▶ Task requirements
Set down each record exactly. Omit the pictures.

══ Data under study ══

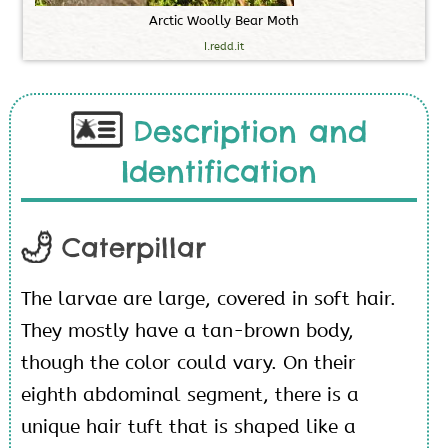
A
r
c
t
i
c
W
o
o
l
l
y
B
e
a
r
M
o
t
h
I.redd.it
Description and
Identification
Caterpillar
The larvae are large, covered in soft hair.
They mostly have a tan-brown body,
though the color could vary. On their
eighth abdominal segment, there is a
unique hair tuft that is shaped like a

═══

▶ Output below
A
r
c
t
i
c
W
o
o
l
l
y
B
e
a
r
M
o
t
h
I.redd.it
Description and
Identification
Caterpillar
The larvae are large, covered in soft hair.
They mostly have a tan-brown body,
though the color could vary. On their
eighth abdominal segment, there is a
unique hair tuft that is shaped like a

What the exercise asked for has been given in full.